Eugenio temblaba. Podía escuchar el latido de su corazón y cómo se aceleraban sus palpitaciones. “No pasa nada”, se dijo a sí mismo intentando apaciguarse.
Se arrodilló junto al ataúd, abrió la tapa y la apartó a un lado. Allí estaba, su hermano Pablo, tan muerto como la última vez que lo había visto en la funeraria; sólo que más flaco, y cadavérico. Los ojos hundidos en sus  cuencas. Las manos huesudas. El olor a putrefacción, insoportable; aunque a Eugenio no le importaba.
Recordó a lo que había ido allí, y quitó la cruz de plata de entre las manos de Pablo.
Todavía arrodillado, miró fijamente la cruz, y miró nuevamente al cadáver. Era muy distinto de cómo lo recordaba en vida. La barba estaba crecida, al igual que el pelo y las uñas. El color de la piel no era el de una persona viva.
Mientras lo observaba, los ojos de su hermano se abrieron inmensamente, devolviéndole la mirada.
—¡Gracias! —le dijo la voz que, ahora, nacía de detrás de la pared de tierra de aquella fosa recién excavada, y no de la garganta de Pablo.

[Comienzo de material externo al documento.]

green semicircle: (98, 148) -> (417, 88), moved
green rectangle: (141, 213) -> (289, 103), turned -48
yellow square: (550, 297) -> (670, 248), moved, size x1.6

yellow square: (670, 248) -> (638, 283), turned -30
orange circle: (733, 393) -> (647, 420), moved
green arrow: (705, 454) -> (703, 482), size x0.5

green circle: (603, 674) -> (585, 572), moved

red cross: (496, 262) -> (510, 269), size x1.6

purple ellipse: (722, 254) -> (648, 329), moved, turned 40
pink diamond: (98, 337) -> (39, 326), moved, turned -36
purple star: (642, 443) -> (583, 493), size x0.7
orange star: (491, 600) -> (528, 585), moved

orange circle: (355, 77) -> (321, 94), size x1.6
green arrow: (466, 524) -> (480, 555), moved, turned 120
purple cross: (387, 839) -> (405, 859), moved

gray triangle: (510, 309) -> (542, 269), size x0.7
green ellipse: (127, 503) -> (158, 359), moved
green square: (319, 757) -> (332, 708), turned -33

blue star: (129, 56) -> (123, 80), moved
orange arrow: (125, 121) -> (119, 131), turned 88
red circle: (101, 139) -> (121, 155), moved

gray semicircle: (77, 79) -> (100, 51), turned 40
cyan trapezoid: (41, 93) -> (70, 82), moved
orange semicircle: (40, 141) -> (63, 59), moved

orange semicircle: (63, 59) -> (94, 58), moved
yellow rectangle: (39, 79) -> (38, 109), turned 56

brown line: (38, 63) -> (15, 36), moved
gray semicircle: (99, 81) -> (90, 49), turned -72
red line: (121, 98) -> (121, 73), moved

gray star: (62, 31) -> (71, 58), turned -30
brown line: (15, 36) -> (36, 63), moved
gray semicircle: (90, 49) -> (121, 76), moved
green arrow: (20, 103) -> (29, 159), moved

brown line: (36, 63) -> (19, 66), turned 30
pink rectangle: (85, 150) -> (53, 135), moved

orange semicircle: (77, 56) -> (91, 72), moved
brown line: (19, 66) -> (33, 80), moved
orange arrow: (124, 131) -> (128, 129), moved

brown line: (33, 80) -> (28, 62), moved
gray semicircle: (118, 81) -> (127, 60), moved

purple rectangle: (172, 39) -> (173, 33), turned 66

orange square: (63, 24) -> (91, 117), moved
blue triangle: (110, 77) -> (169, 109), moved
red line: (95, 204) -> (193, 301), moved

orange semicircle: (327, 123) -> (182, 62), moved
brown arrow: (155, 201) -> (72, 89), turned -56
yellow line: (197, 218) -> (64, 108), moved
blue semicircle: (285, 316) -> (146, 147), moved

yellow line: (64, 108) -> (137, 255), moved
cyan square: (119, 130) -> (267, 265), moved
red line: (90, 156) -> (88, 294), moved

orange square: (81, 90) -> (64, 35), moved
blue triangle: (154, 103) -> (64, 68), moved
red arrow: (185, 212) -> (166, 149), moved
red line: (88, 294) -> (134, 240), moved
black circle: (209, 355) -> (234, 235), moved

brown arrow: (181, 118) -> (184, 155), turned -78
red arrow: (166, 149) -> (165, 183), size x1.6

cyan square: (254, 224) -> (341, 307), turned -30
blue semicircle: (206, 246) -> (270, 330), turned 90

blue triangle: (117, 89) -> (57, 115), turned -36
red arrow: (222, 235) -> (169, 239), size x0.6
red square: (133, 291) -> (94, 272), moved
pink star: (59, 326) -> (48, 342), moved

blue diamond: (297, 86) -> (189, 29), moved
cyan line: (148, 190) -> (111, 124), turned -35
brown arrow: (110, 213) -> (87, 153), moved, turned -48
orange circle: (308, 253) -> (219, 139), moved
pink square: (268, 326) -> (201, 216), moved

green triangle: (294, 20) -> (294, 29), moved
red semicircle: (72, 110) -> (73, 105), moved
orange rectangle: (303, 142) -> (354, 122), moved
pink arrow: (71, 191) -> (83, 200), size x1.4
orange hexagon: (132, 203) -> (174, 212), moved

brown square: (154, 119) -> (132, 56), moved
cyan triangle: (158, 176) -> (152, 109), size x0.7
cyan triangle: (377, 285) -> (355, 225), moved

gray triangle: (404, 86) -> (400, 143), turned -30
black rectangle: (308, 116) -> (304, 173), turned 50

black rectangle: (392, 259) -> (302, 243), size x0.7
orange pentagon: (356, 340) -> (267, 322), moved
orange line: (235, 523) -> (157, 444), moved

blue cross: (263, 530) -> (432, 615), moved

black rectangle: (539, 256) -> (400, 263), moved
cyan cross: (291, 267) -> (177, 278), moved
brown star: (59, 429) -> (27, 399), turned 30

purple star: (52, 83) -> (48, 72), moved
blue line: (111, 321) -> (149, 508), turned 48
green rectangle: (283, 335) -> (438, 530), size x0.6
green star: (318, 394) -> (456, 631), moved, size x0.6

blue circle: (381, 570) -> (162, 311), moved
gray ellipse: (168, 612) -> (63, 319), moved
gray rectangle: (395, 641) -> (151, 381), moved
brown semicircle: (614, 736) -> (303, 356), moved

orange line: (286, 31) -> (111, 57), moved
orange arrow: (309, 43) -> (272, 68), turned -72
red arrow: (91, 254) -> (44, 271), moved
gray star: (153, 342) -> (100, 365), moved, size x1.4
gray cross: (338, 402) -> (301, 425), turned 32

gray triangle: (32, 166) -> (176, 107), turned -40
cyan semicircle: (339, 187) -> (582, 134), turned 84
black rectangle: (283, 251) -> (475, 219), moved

Antes de terminar de decirlo, el muerto se irguió a medias y abrazó a Eugenio con todas sus fuerzas para no soltarlo; atrayéndolo contra sí, buscando acostarlo contra él. El corazón le palpitaba a Eugenio como nunca; intentó zafarse pero no pudo. Se ahogaba contra el pecho de su hermano. La vida escapaba de su cuerpo sin poder evitarlo. Un pensamiento horrible cruzó por su cabeza: “¡Voy a morir!”, deseaba gritarle a alguien; pero su boca estaba apretada contra la camisa raída. Alcanzó a ver como los gusanos escapaban por un hueco en el cuello de aquellos restos humanos. La idea le pareció espantosa. Las palpitaciones se aceleraron y devino un infarto, ¿o fue porque ya no podía respirar? Como sea. Muerto, él también.
Un temblor, surgido del mismo infierno, sacudió la comarca entera. La tierra recién cavada cayó sobre la tumba hasta sellarla por completo. Ambos, Eugenio y Pablo, tragados hacia las profundidades de lo eterno, de la muerte sin retorno. Despuntó el alba y hubo paz en el cementerio.
Nadie en el pueblo supo, realmente, lo que pasó aquella noche. Algunos de los que vivían allí solían murmurar por lo bajo que no es cierto que no haya que temerles a los muertos; muy por el contrario, son capaces de cualquier cosa con tal de no yacer solos en sus tumbas. Sin compañía, su descanso no puede ser eterno.
Un consejo: Si los muertos te llaman en la noche, ¡no les haga caso!